Eleanor intentó devolver la sonrisa, pero su gesto quedó incompleto, una sombra de su distracción persistía sobre su semblante. La idea de la velada le resultaba distante, como si el peso de la noche anterior aún la acompañara, arrastrando con él ecos que se negaban a disiparse. Cada invitación, por más prestigiosa que fuese, parecía un paso hacia un mundo que aún no lograba habitar plenamente.

* * *

Al caer la noche, el carruaje de la familia Whitemore avanzaba lentamente por el camino de grava que conducía a la imponente residencia. La oscuridad se deslizaba sobre los jardines como un manto silencioso, apenas interrumpida por los contornos de los setos perfectamente podados, de los rosales y de las glicinias que exhalaban un perfume tenue y dulzón, flotando con un aire frío que parecía susurrar secretos olvidados. Las linternas de aceite que bordeaban la entrada y las farolas de hierro forjado del carril emitían un resplandor cálido, proyectando sombras caprichosas sobre la grava y los arbustos, dibujando un contraste de luz y penumbra que convertía la noche en un escenario casi teatral.
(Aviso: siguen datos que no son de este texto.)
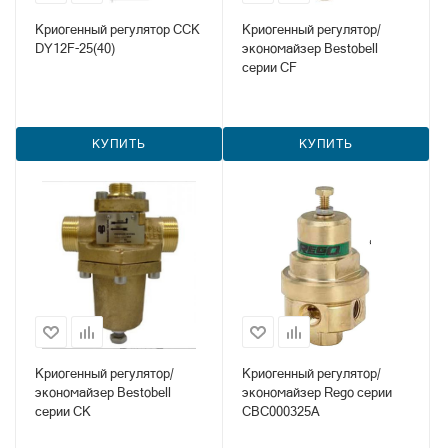
Криогенный регулятор CCK
Криогенный регулятор/
DY12F-25(40)
экономайзер Bestobell
серии CF
КУПИТЬ
КУПИТЬ
Криогенный регулятор/
Криогенный регулятор/
экономайзер Bestobell
экономайзер Rego серии
серии CK
CBC000325A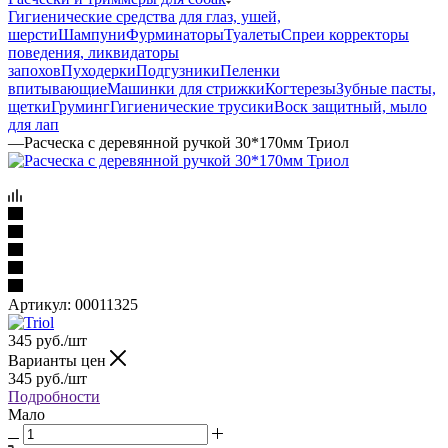
Гигиенические средства для глаз, ушей,
шерсти
Шампуни
Фурминаторы
Туалеты
Спреи корректоры
поведения, ликвидаторы
запохов
Пуходерки
Подгузники
Пеленки
впитывающие
Машинки для стрижки
Когтерезы
Зубные пасты,
щетки
Груминг
Гигиенические трусики
Воск защитный, мыло
для лап
—
Расческа с деревянной ручкой 30*170мм Триол
Артикул:
00011325
345
руб.
/шт
Варианты цен
345
руб.
/шт
Подробности
Мало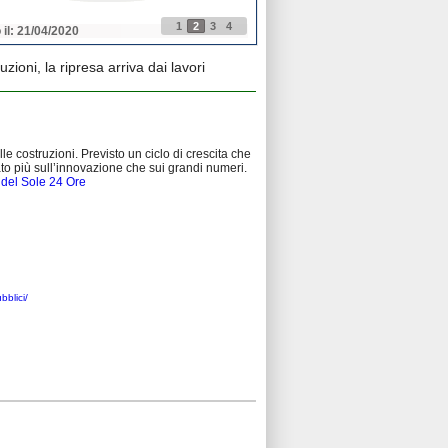
1
2
3
4
 il: 21/04/2020
Pubblicato il: 21/04/2020
zioni, la ripresa arriva dai lavori
lle costruzioni. Previsto un ciclo di crescita che
o più sull’innovazione che sui grandi numeri.
o del Sole 24 Ore
bblici/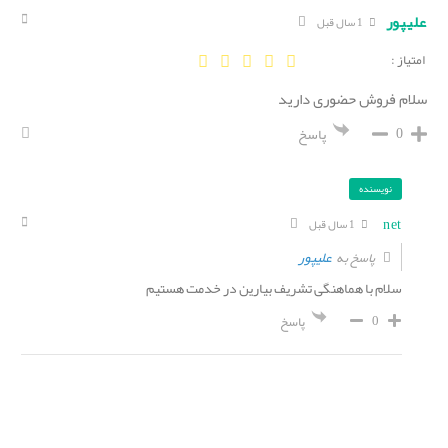
علیپور
1 سال قبل
امتیاز :
سلام فروش حضوری دارید
0
پاسخ
نویسنده
net
1 سال قبل
علیپور
پاسخ به
سلام با هماهنگی تشریف بیارین در خدمت هستیم
0
پاسخ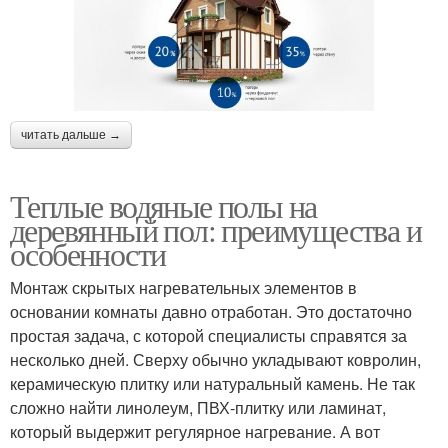
читать дальше →
Теплые водяные полы на
деревянный пол: преимущества и
особенности
Монтаж скрытых нагревательных элементов в
основании комнаты давно отработан. Это достаточно
простая задача, с которой специалисты справятся за
несколько дней. Сверху обычно укладывают ковролин,
керамическую плитку или натуральный камень. Не так
сложно найти линолеум, ПВХ-плитку или ламинат,
который выдержит регулярное нагревание. А вот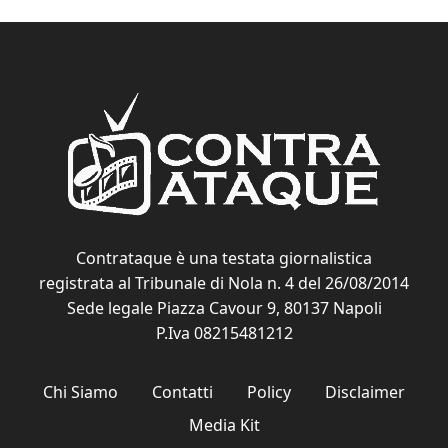
Contrataque è una testata giornalistica
registrata al Tribunale di Nola n. 4 del 26/08/2014
Sede legale Piazza Cavour 9, 80137 Napoli
P.Iva 08215481212
Chi Siamo
Contatti
Policy
Disclaimer
Media Kit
El carruaje, tirado por caballos de crines negras y lustrosas, crujía suavemente sobre la grava. Eleanor, sentada junto a su madre, parecía ausente, perdida en la penumbra de los jardines iluminados tenuemente, mientras su mente repasaba la velada que se avecinaba, imaginando rostros, gestos y conversaciones como si fueran fragmentos de un sueño incompleto. Beatrice la observaba discretamente, apoyando la mano sobre la rodilla de su hija, un gesto silencioso que buscaba consolarla, pero que solo rozaba la superficie de su conciencia, dejando un eco débil de calidez en medio de la bruma de sus pensamientos.

Al detenerse frente a la gran puerta del castillo, la familia Whitemore percibió la magnificencia de la fachada. La piedra gris se alzaba como un monumento ancestral, con gárgolas de estilo neogótico que vigilaban desde lo alto y ventanales que reflejaban la luz cálida de los candelabros. Una escalinata de mármol conducía a la entrada principal, flanqueada por guardias uniformados que saludaban con gestos medidos y solemnes.